Half of the artists in the show are female. Participants are Jo Baer, Lynda Benglis, Mel Bochner, Dan Christensen, Roy Colmer, Mary Corse, David Diao, Manny Farber, Louise Fishman, Guy Goodwin, Ron Gorchov, Harmony Hammond, Mary Heilmann, Ralph Humphrey, Jane Kaufman, Harriet Korman, Yayoi Kusama, Al Loving, Lee Lozano, Ree Morton, Elizabeth Murray, Joe Overstreet, Blinky Palermo, Cesar Paternosto, Howardena Pindell, Dorothea Rockburne, Carolee Schneemann, Alan Shields, Kenneth Showell, Joan Snyder, Lawrence Stafford, Pat Steir, Richard Tuttle, Richard Van Buren, Michael Venezia, Franz Erhard Walther, Jack Whitten and Peter Young.
MEL BOCHNER, FROM NEW YORK TO ALABAMA
Museum of Modern Art boardmember Werner "Wynn" Kramarsky is shutting down his exhibition space at 560 Broadway in Soho after the end of its current show, "Mel Bochner: Drawing from Four Decades," which runs through July 1, 2006. The exhibition of 28 drawings by the Conceptual Art maestro subsequently appears at the Birmingham (Ala.) Museum of Art, July 9-Sept. 30, 2006, before traveling on to the Weatherspoon Art Museum in Greensboro, N.C. and the San Diego Museum of Art.
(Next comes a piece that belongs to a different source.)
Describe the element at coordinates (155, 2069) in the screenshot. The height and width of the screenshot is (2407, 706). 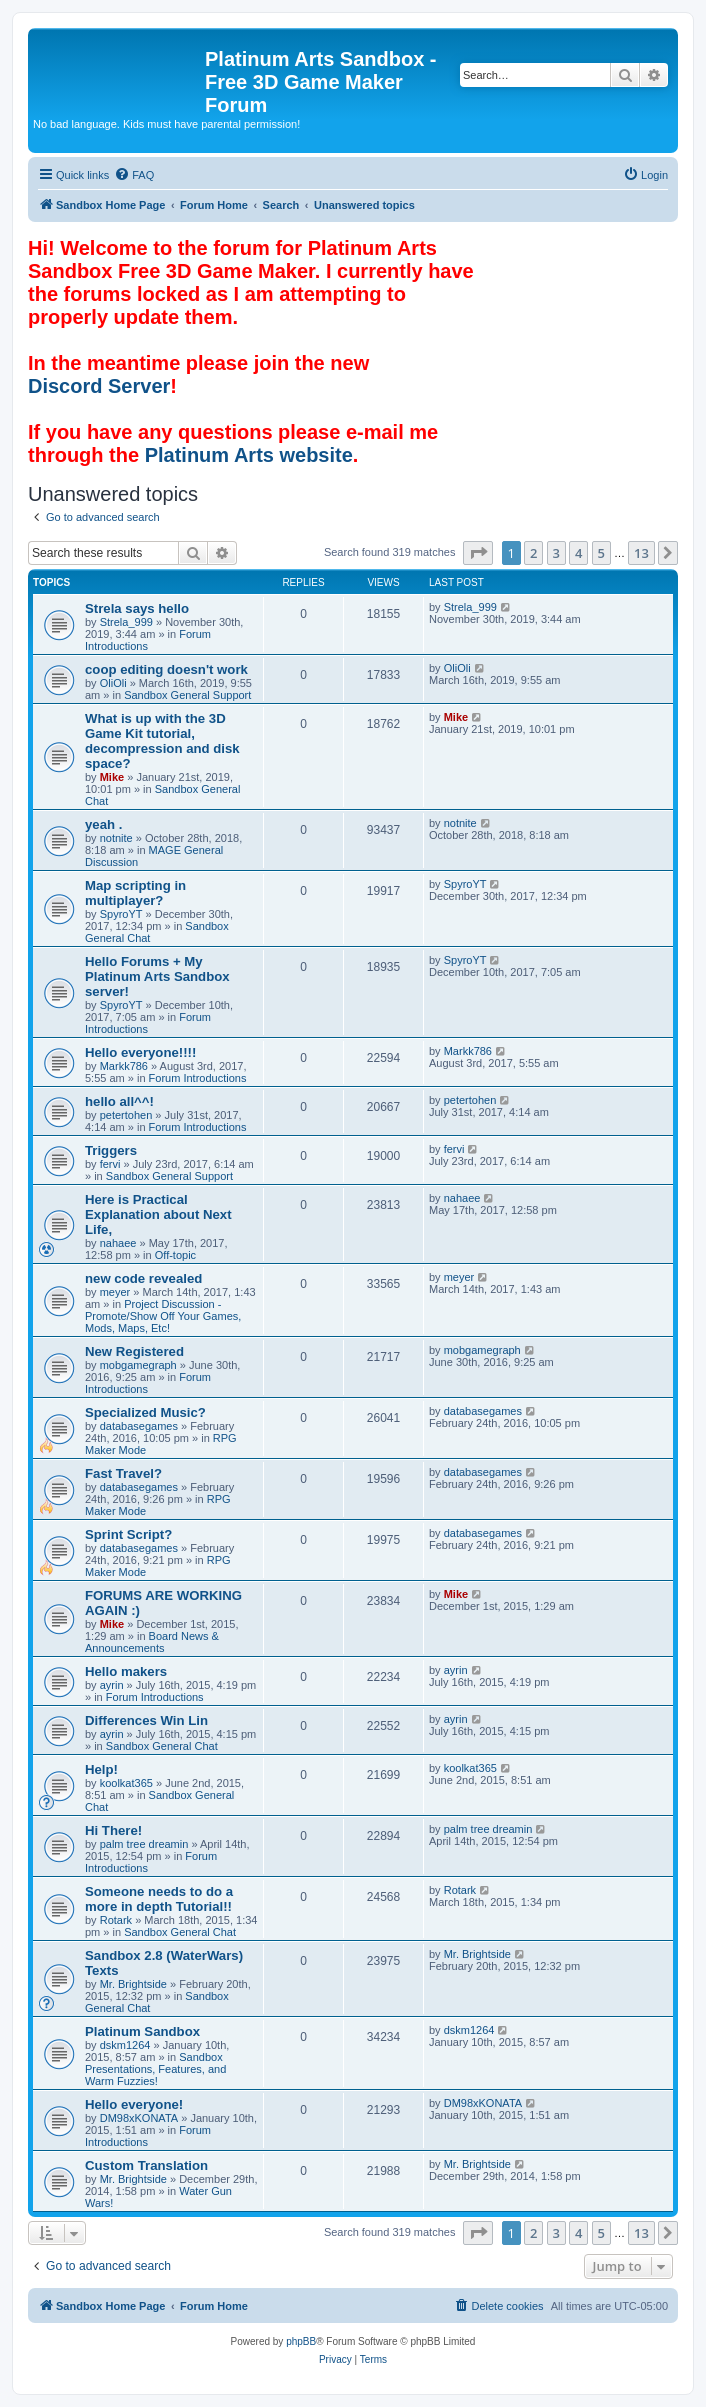 I see `Sandbox Presentations, Features, and Warm Fuzzies!` at that location.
SPEARS RESPONDS TO PRO-LIFE SCULPTURE
First, Britney Spears goes on the David Letterman show and announces that she's having a second child. Then, she hits the radio and gives her opinion of Monument to Pro-Life: The Birth of Sean Preston, the much-publicized sculpture by Daniel Edwards that shows a naked Spears on hands and knees, apparently about to give birth [see Artnet News, Mar. 26, 2006]. "My assistant and I were totally dumbfounded when we saw it," she told something called WENN news. "We couldn't believe somebody actually did this." Asked if she would allow the sculpture in her home, the answer was a forceful no.